Project 17: HTTP Proxy Server
A forward proxy that relays HTTP requests and logs traffic metadata.
Quick Reference
| Attribute | Value |
|---|---|
| Difficulty | Level 3: Advanced |
| Time Estimate | 2 weeks |
| Main Programming Language | Python |
| Alternative Programming Languages | Go, Rust, C |
| Coolness Level | Level 4: Hardcore Tech Flex |
| Business Potential | 3. The “Service & Support” Model |
| Prerequisites | See concepts below |
| Key Topics | Transport and Ports (TCP and UDP), Operations, Diagnostics, and Security |
1. Learning Objectives
- Build and validate: A forward proxy that relays HTTP requests and logs traffic metadata..
- Explain protocol behavior and verify it with a capture or trace.
- Handle edge cases and produce reproducible results.
2. All Theory Needed (Per-Concept Breakdown)

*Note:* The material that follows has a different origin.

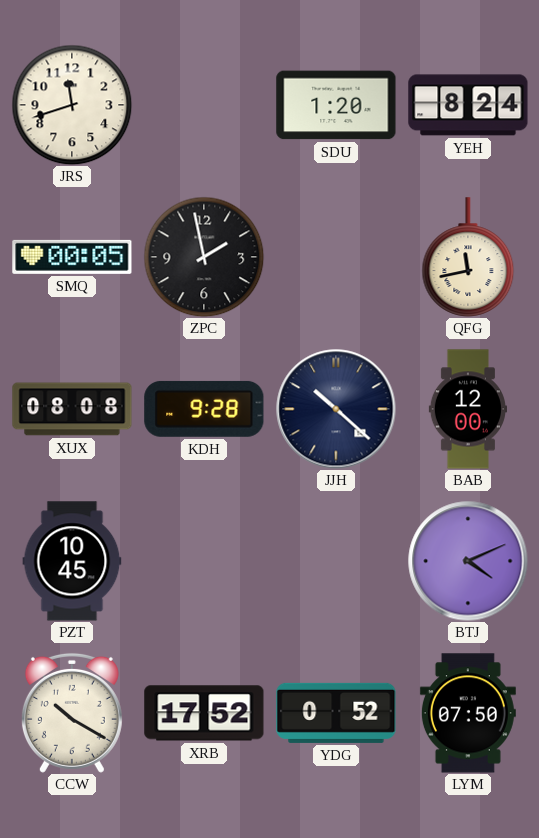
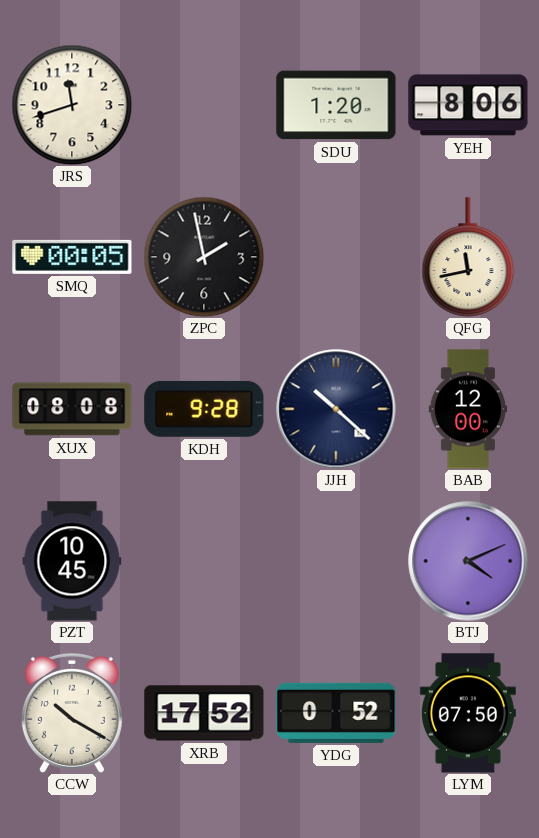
YEH: 8:24 -> 8:06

Transport and Ports (TCP and UDP)
Fundamentals The transport layer provides end-to-end communication between applications. TCP offers reliable, ordered delivery through acknowledgments, retransmission, and flow control. UDP provides minimal overhead without reliability guarantees, which makes it ideal for low-latency or simple query/response protocols like DNS. Ports are the addressing mechanism for applications. A network connection is identified by a 5-tuple: source IP, source port, destination IP, destination port, and protocol. Understanding how TCP and UDP differ is essential for building tools like ping-like diagnostics, port scanners, and proxies.

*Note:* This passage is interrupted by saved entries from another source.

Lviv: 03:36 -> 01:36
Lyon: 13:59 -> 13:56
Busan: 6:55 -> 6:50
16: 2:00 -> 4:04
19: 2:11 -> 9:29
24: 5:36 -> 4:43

Deep Dive TCP is a stateful protocol. It begins with a three-way handshake that establishes initial sequence numbers on both ends. Once established, each side maintains a sliding window of bytes that have been sent but not yet acknowledged. Retransmission occurs on timeout or after duplicate acknowledgments. Flow control uses the receiver’s advertised window to prevent buffer overflow, while congestion control reacts to signs of network congestion by reducing the sending rate. These behaviors are not just theoretical: they explain why a large file transfer can slow down after packet loss, and why a connection may stall if ACKs are filtered or delayed.

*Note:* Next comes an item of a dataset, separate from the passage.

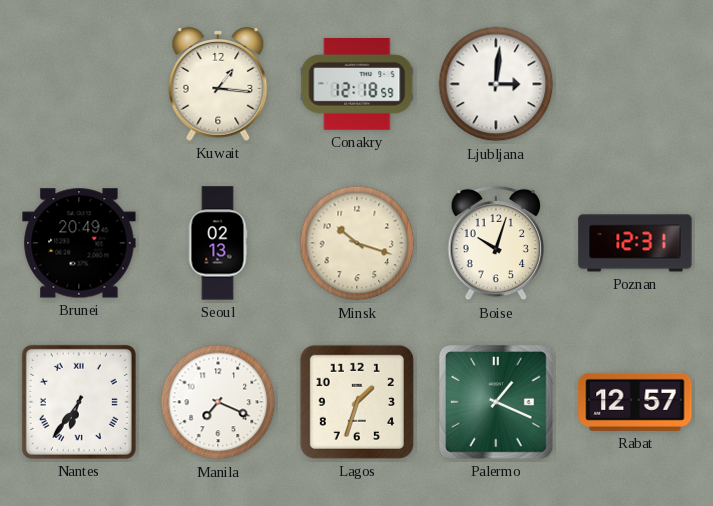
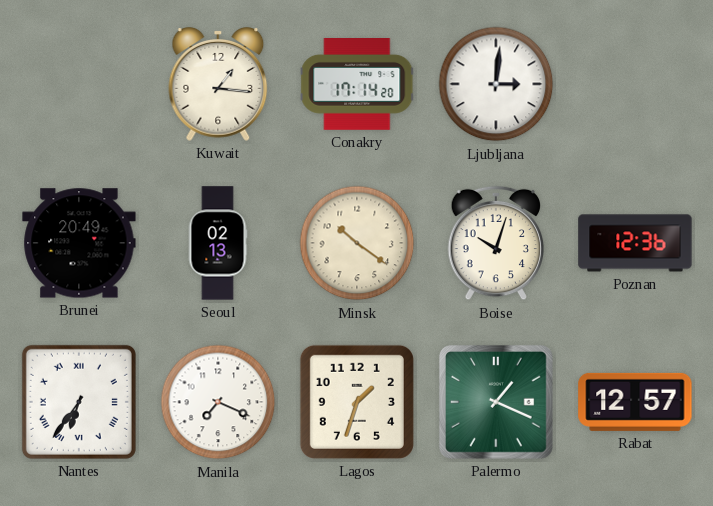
Conakry: 12:18 -> 17:14
Minsk: 10:18 -> 10:21
Poznan: 12:31 -> 12:36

UDP is the opposite: it simply wraps application data with source and destination ports and a checksum. There is no handshake, no retransmission, and no ordering. This makes UDP great for short queries, live streaming, or gaming, where timeliness is more important than perfect delivery. But it also means that the application must handle loss, duplication, or reordering if those problems matter. This is why protocols like DNS and DHCP include their own retry logic and transaction IDs.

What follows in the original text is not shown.